• **What needs to be done**:
With the line containing "#mâu thuẩn vợ chồng (349, 670)" as the start and the line containing "Phục vụ xuyên" as the end, transcribe that span of the entries below exactly, including both.

Dataset entries:
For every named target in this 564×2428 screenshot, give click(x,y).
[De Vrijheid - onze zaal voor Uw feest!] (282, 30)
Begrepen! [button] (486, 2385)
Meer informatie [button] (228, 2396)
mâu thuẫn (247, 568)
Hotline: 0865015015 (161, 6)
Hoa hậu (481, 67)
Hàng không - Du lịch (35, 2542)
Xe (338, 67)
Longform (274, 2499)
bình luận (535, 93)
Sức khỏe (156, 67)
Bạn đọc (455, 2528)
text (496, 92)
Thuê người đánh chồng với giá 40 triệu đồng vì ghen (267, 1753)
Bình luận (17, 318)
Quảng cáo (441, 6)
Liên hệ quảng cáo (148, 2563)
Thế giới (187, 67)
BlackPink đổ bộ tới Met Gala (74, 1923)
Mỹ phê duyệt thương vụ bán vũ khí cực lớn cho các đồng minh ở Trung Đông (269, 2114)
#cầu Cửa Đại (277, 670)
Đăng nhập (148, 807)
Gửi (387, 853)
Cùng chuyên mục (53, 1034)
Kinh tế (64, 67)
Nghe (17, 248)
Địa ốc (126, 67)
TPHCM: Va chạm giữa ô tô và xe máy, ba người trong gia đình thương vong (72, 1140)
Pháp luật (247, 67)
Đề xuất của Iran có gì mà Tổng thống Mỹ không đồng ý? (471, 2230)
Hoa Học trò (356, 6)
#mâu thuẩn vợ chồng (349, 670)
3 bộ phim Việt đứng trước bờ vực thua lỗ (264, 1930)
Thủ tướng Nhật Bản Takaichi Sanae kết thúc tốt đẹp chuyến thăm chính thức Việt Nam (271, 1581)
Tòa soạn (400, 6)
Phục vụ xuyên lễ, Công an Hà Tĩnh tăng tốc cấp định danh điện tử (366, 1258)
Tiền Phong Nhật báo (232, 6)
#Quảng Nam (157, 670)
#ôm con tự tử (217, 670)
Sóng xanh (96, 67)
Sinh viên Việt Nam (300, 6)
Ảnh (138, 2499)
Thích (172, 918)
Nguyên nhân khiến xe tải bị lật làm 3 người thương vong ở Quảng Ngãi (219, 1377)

...

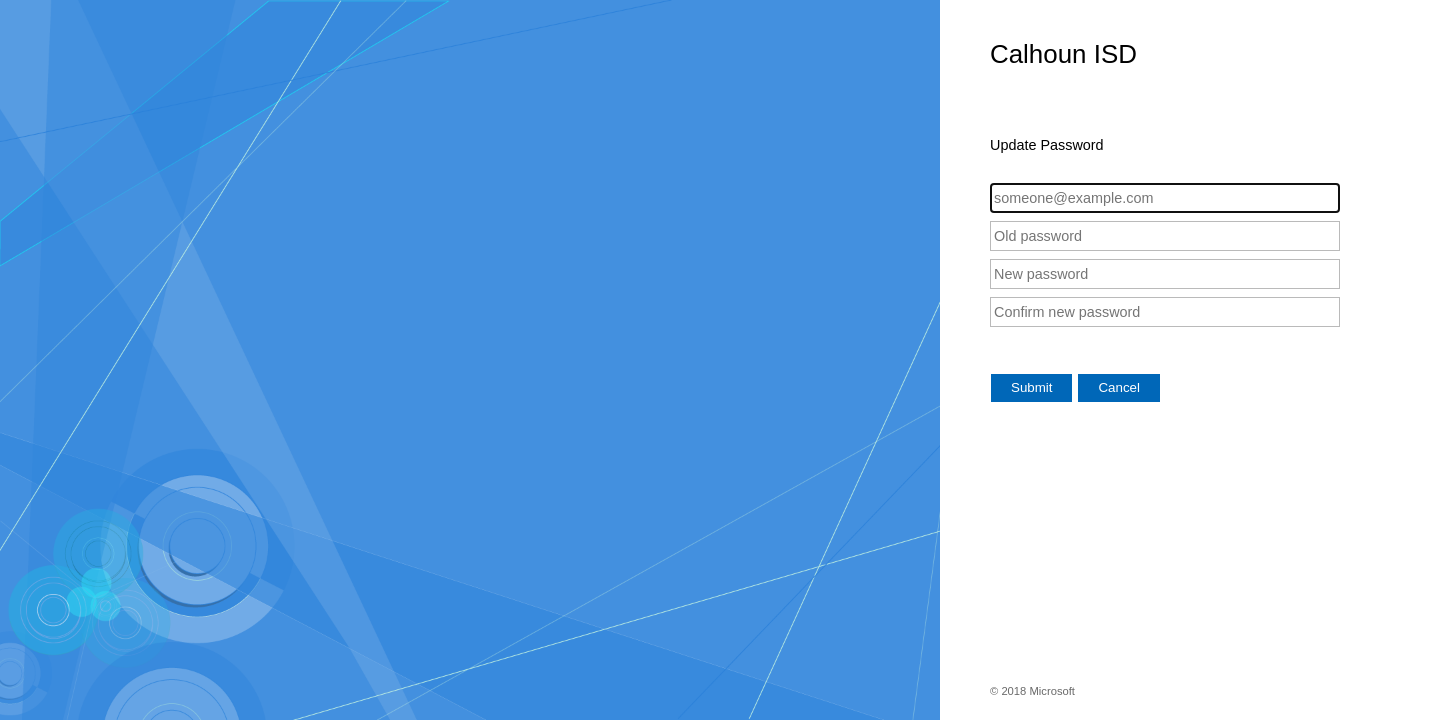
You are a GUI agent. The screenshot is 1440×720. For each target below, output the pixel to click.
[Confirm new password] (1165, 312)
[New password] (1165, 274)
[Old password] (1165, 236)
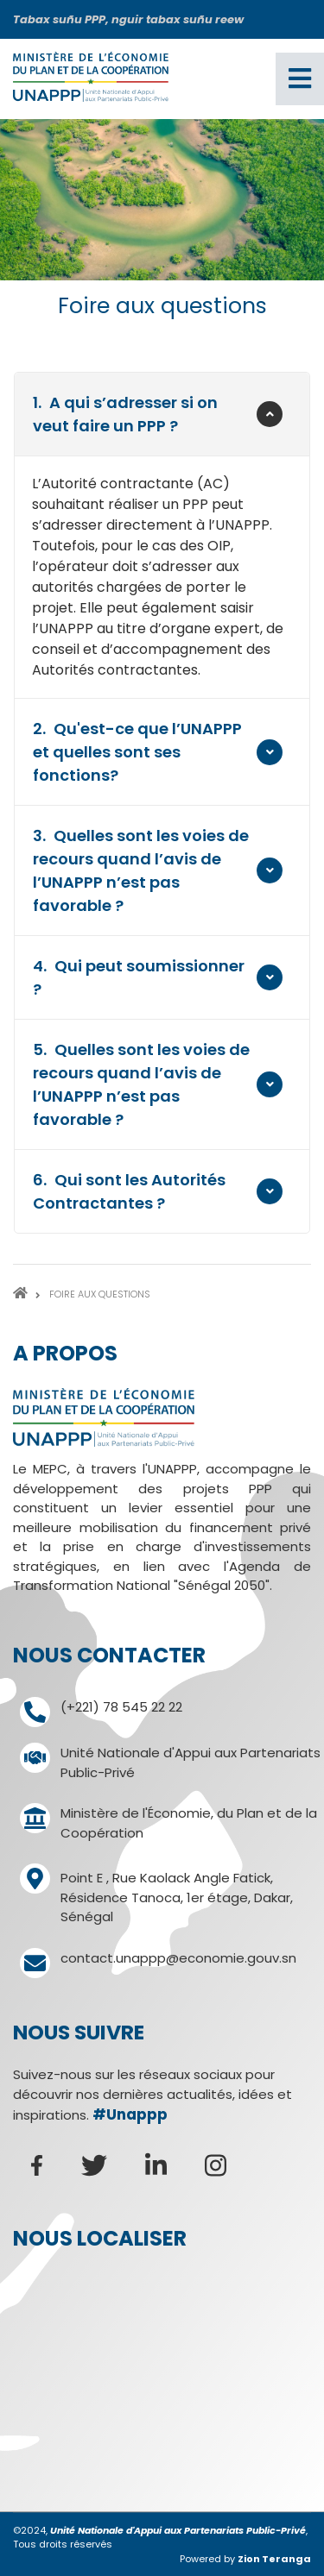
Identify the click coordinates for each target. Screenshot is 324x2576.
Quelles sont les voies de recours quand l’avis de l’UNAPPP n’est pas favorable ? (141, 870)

• **Expected answer**:
#mâu thuẩn vợ chồng (349, 670)
3 bộ phim Việt đứng trước bờ vực thua lỗ (264, 1930)
Thủ tướng Nhật Bản Takaichi Sanae kết thúc tốt đẹp chuyến thăm chính thức Việt Nam (271, 1581)
Tòa soạn (400, 6)
Phục vụ xuyên lễ, Công an Hà Tĩnh tăng tốc cấp định danh điện tử (366, 1258)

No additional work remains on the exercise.